Appender Intermittently Stops Sending Messages

t0xa / gelfj

Graylog Extended Log Format (GELF) implementation in Java and log4j appender without any dependencies.

https://github.com/t0xa/gelfj/wiki

Other

186 stars 116 forks source link

Appender Intermittently Stops Sending Messages #46

Closed ghost closed 11 years ago

ghost commented 11 years ago

Hello, I'm running the latest code (as of 31 January 2013), and I've noticed that our hosts using this appender will stop sending logs to graylog2 intermittently. Once this occurs, only a restart of the service fixes the problem. This is particularly bad for our production hosts, where a restart is simply not possible most times. I've not been able to track down the root cause, but I will comment on this issue if I get any more details.

t0xa commented 11 years ago

Hi,

Sorry about the issue. Could you please give me a bit more information:

JRE version
Which graylog2 server version you're using?
Aprrox. how much time passes between hangups?
Client platform and target platform?

I'll try to reproduce the issue.

Thanks

ghost commented 11 years ago

$ java -version java version "1.6.0_21" Java(TM) SE Runtime Environment (build 1.6.0_21-b06) Java HotSpot(TM) 64-Bit Server VM (build 17.0-b16, mixed mode)

Graylog2 version 0.10.0-rc3

Time between hangups is (estimating here), maybe 10 hours? It seems like it could be related to the graylog2 "stack" breaking.

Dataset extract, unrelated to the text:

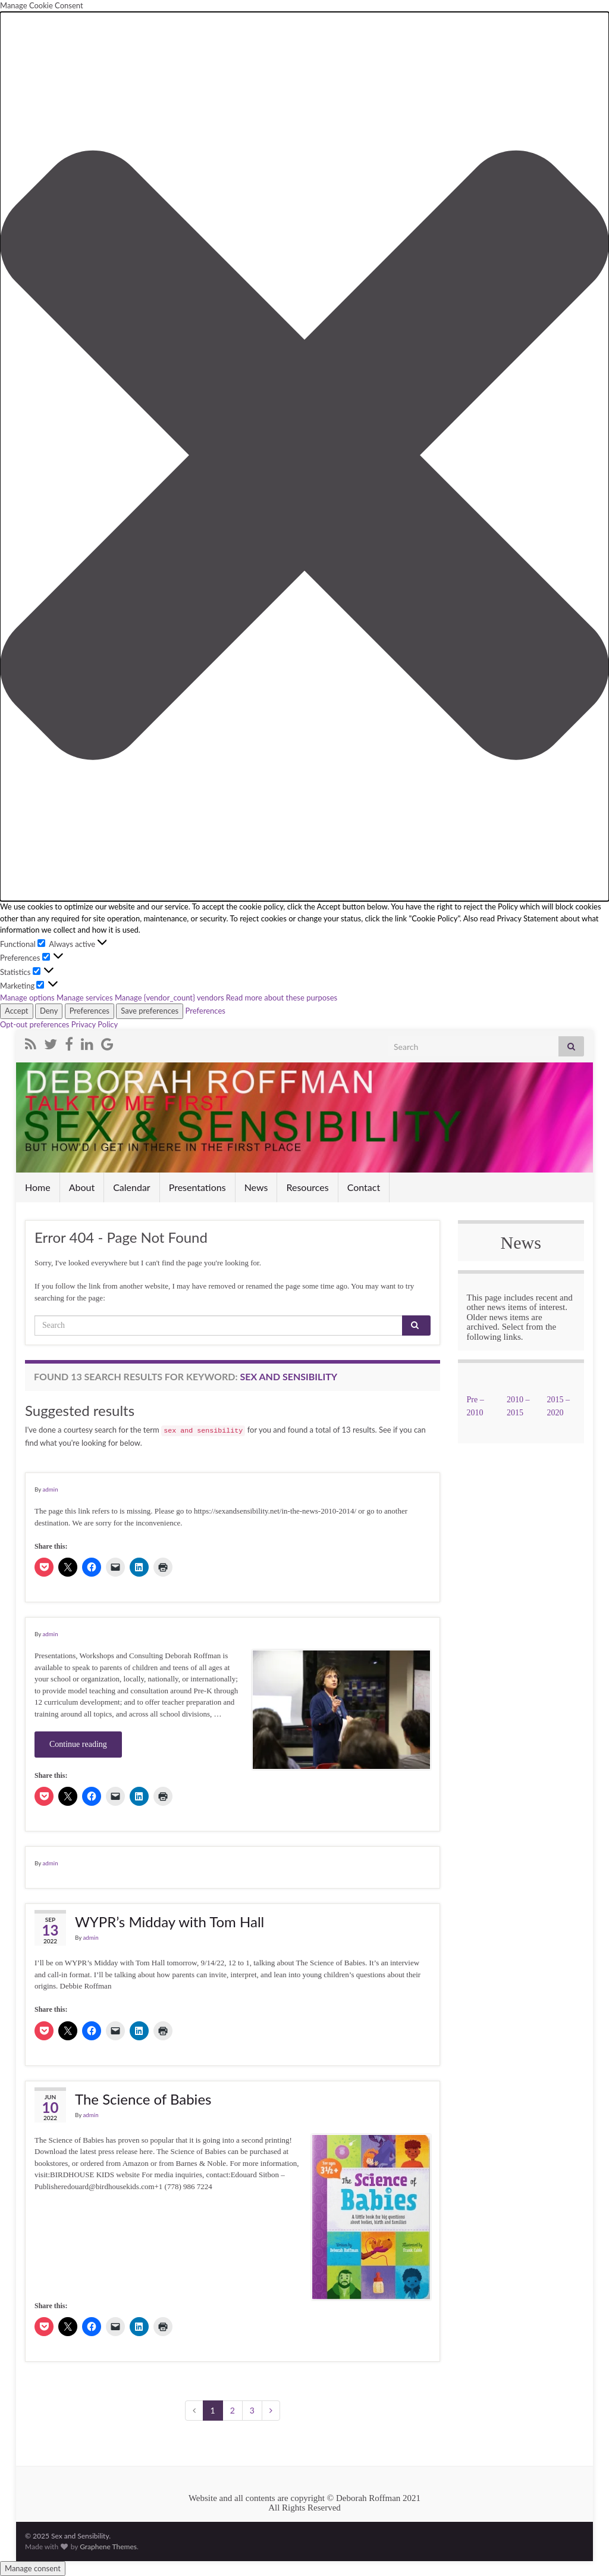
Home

For instance, my elastic search cluster dies a painful death, graylog2 freaks out at the sight of the ES corpse, then when I bring everything back up I don't receive any new log events.

I'm sure what you mean by 'Client platform and target platform' but I'll take a stab at it :-) The applications are running on the aforementioned JRE on Ubuntu 12.04 LTS servers. We generate a high volume of logging events in the application (on the order of 10-50 / second).

Could the Graylog2 server going silent possibly break the gelfj appender? I'm not too keen on the internals of log4j (do automatic restarts happen for broken appenders?).

Thanks for the speedy response!

ghost commented 11 years ago

It's worth noting that once everything has recovered, I can insert messages into graylog from the application hosts (using a quick ruby script for instance).

ghost commented 11 years ago

I'm actually not convinced this is a problem with the gelf updater. I've swapped to a different log4j -> gelf appender and I'm still seeing this same behavior. I have more digging to do... closing this issue.

laghoule commented 10 years ago

influenza, have you found the source of your problem? I have the same issue :/

t0xa commented 10 years ago

Hi, I can't immediately reproduce the issue. My assumption - something fishy with Udp / TCP handling. Is it possible for you to try AMQP transport? Anton On 19 Sep 2013 16:00, "Pascal Gauthier" notifications@github.com wrote:

influenza, have you found the source of your problem? I have the same issue :/

— Reply to this email directly or view it on GitHubhttps://github.com/t0xa/gelfj/issues/46#issuecomment-24736619 .

ghost commented 10 years ago

I no longer work on the project that was using Graylog2 - sorry!